▶ _Task instructions_
With the pictures left out, every record must be reproduced exactly.
━━━━━ Data provided ━━━━━
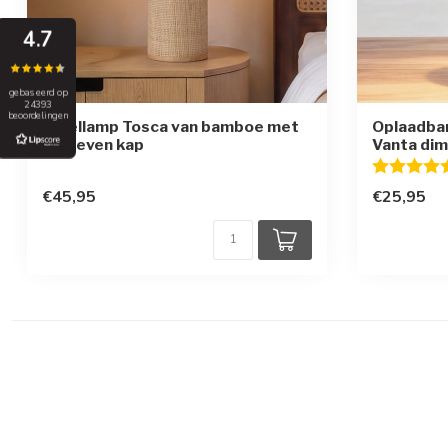
4.7
gebaseerd op
24393
beoordelingen
Tafellamp Tosca van bamboe met
Oplaadba
geweven kap
Vanta dim
Beoordelin
€45,95
€25,95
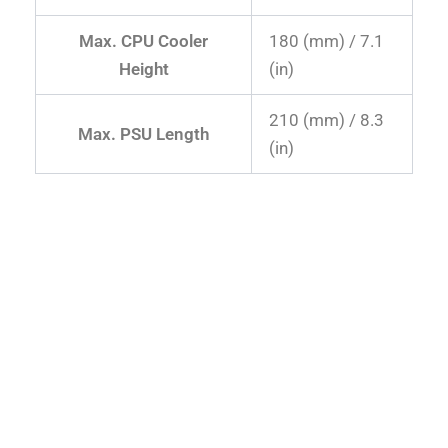
Max. CPU Cooler
180 (mm) / 7.1
Height
(in)
210 (mm) / 8.3
Max. PSU Length
(in)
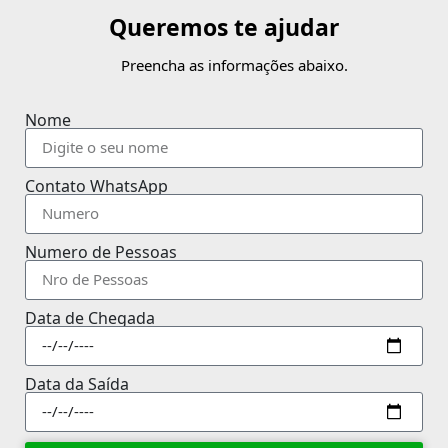
Queremos te ajudar
Preencha as informações abaixo.
Nome
Contato WhatsApp
Numero de Pessoas
Data de Chegada
Data da Saída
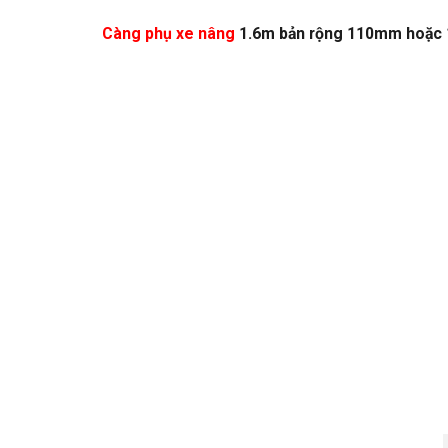
Càng phụ xe nâng
1.6m bản rộng 110mm hoặc 13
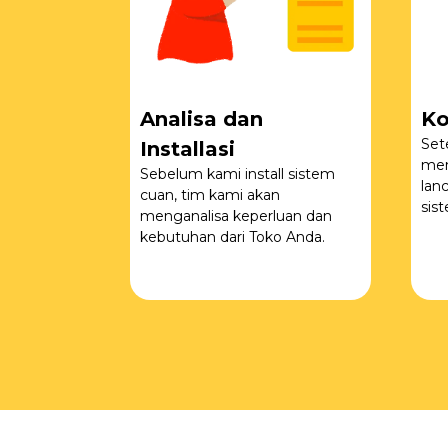
Analisa dan
Ko
Set
Installasi
men
Sebelum kami install sistem
lan
cuan, tim kami akan
sis
menganalisa keperluan dan
kebutuhan dari Toko Anda.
━━━━━
▶ _Finished exercise_
4.7
gebaseerd op
24393
beoordelingen
Tafellamp Tosca van bamboe met
Oplaadba
geweven kap
Vanta dim
Beoordelin
€45,95
€25,95
Max. CPU Cooler
180 (mm) / 7.1
Height
(in)
210 (mm) / 8.3
Max. PSU Length
(in)
Queremos te ajudar
Preencha as informações abaixo.
Nome
Contato WhatsApp
Numero de Pessoas
Data de Chegada
Data da Saída
Càng phụ xe nâng
1.6m bản rộng 110mm hoặc 13
Analisa dan
Ko
Set
Installasi
men
Sebelum kami install sistem
lan
cuan, tim kami akan
sis
menganalisa keperluan dan
kebutuhan dari Toko Anda.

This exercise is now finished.